Return directives used by dateutil.parser


Is there a way to get back the directives that dateutil used to parse a date?

from dateutil import parser

dstr = '2017/10/01 16:44'
dtime = parser.parse(dstr)

What I would like is the ability to get '%Y/%m/%d %H:%M' back somehow.


Solution

  • No, the parser in dateutil has no support for extracting a format. The parser uses a mix of tokenizing and heuristics to try to figure out what the various numbers and words in the input could mean, and no 'format' is build up during this process.

    Your best bet is to search the input string for the fields from the resulting datetime object and produce a format from that.

    For your specific example, that is a reasonable option, because all the resulting values are unique. If your inputs do not have unique values, you'll have include heuristics where you use multiple examples to increase the certainty of a correct match.
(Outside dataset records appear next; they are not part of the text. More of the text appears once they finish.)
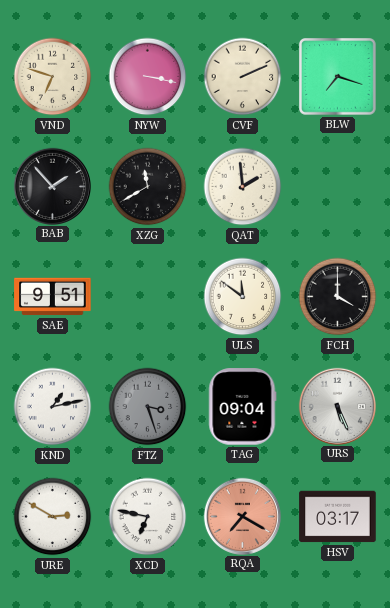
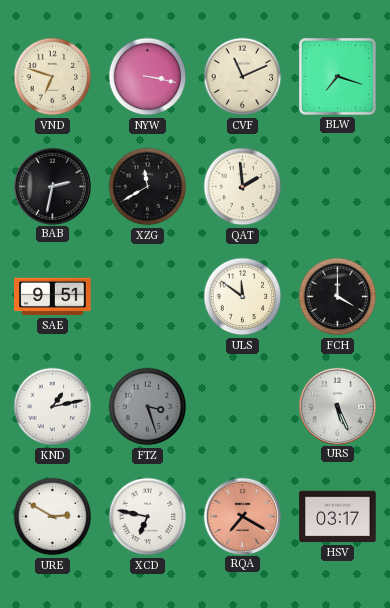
CVF: 2:11 -> 11:11
BAB: 1:53 -> 2:32
TAG: 09:04 -> none
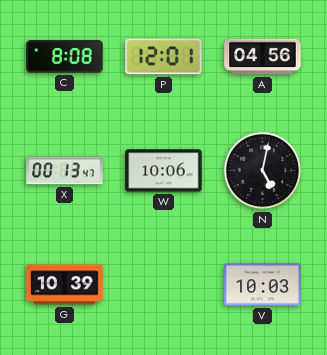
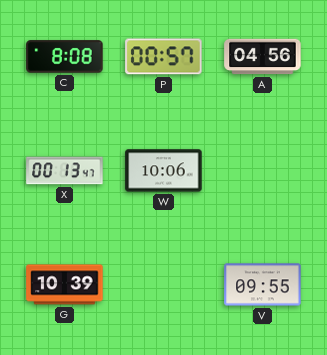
P: 12:01 -> 00:57
N: 5:02 -> none
V: 10:03 -> 09:55
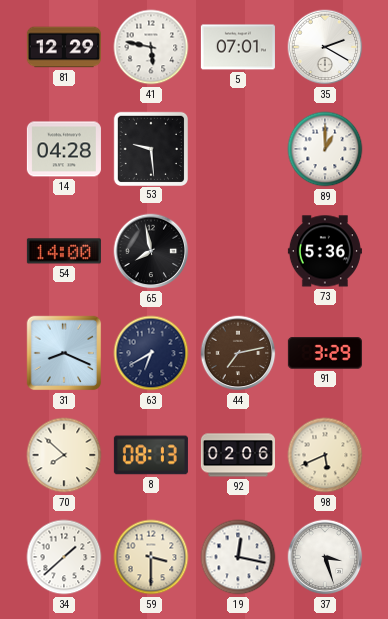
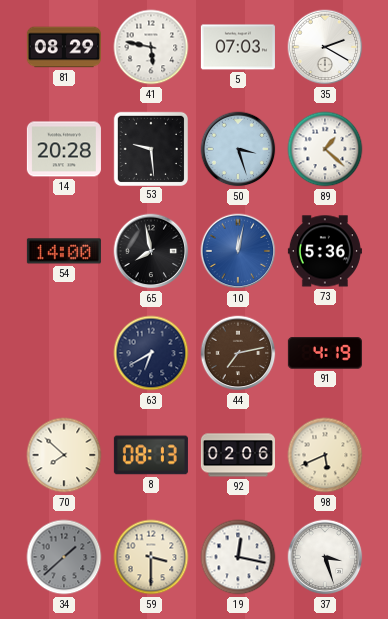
81: 12:29 -> 08:29
5: 07:01 -> 07:03
14: 04:28 -> 20:28
50: none -> 3:27
89: 1:00 -> 1:22
10: none -> 12:02
31: 8:19 -> none
91: 3:29 -> 4:19
34 dial: white -> grey
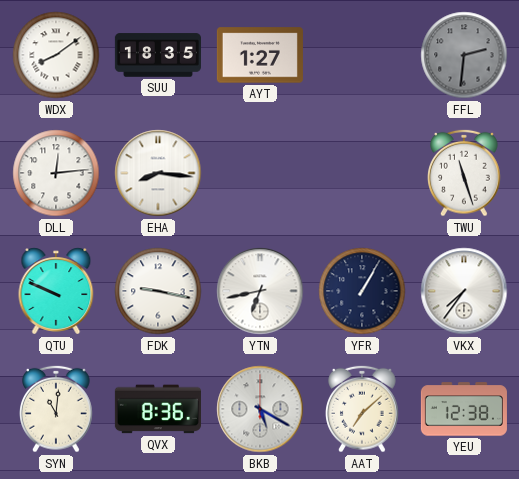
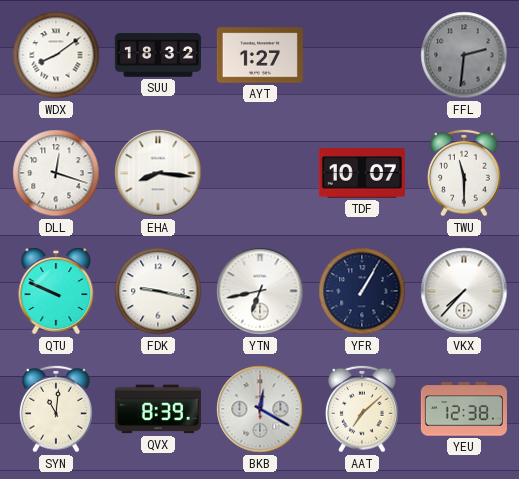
SUU: 18:35 -> 18:32
DLL: 12:14 -> 12:18
TDF: none -> 10:07
TWU: 11:27 -> 11:30
VKX: 7:36 -> 7:37
QVX: 8:36 -> 8:39
BKB: 5:20 -> 12:20
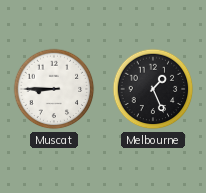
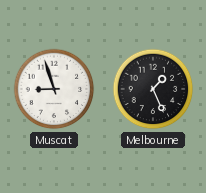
Muscat: 8:45 -> 8:57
    For example, for your specific example, you can find unique positions for all the datetime components presented as strings, starting with '2017', '10', etc. However, for other examples you'll have to search for different variants of string representations of those components, like a 2-year format, or month, day, hour or minute components not using zero-padding, and you need to account for a 12-hour clock representation.

    I haven't directly tried this, but I strongly suspect that this is a problem very suitable for the Aho–Corasick algorithm, which lets you find positions of matching known strings (the dictionary, here your various datetime components formatted as strings, plus potential delimiter characters) in an input string. Once you have those positions, and you have resolved the ambiguities, you can construct a format string from those. You can probably narrow down the number of possible component formats by looking for tell-tale strings like pm or weekdays or month names.

    There are ready-made Python implementations, like the pyahocorasick package. With that library I was able to make a pretty good approximation in a few steps:

    >>> from dateutil import parser
    >>> import ahocorasick
    >>> A = ahocorasick.Automaton()
    >>> dstr = '2017/10/01 16:44'
    >>> dtime = parser.parse(dstr)
    >>> formats = 'dmyYHIpMS'
    >>> for f in formats:
    ...     _ = A.add_word(dtime.strftime(f'%{f}'), (False, f))
    ...
    >>> for p in ':/ ':
    ...     _ = A.add_word(p, (True, p))
    ...
    >>> A.make_automaton()
    >>> for end_index, (punctuation, char) in A.iter(dstr):
    ...     print(end_index, char if punctuation else f'%{char}')
    ...
    2 %d
    3 %Y
    3 %y
    4 /
    6 %m
    7 /
    9 %d
    10
    12 %H
    13 :
    15 %M
    

    You could include priorities, and only output a specific formatter when punctuation is reached; that'll resolve the %d / %Y / %y clash at the start.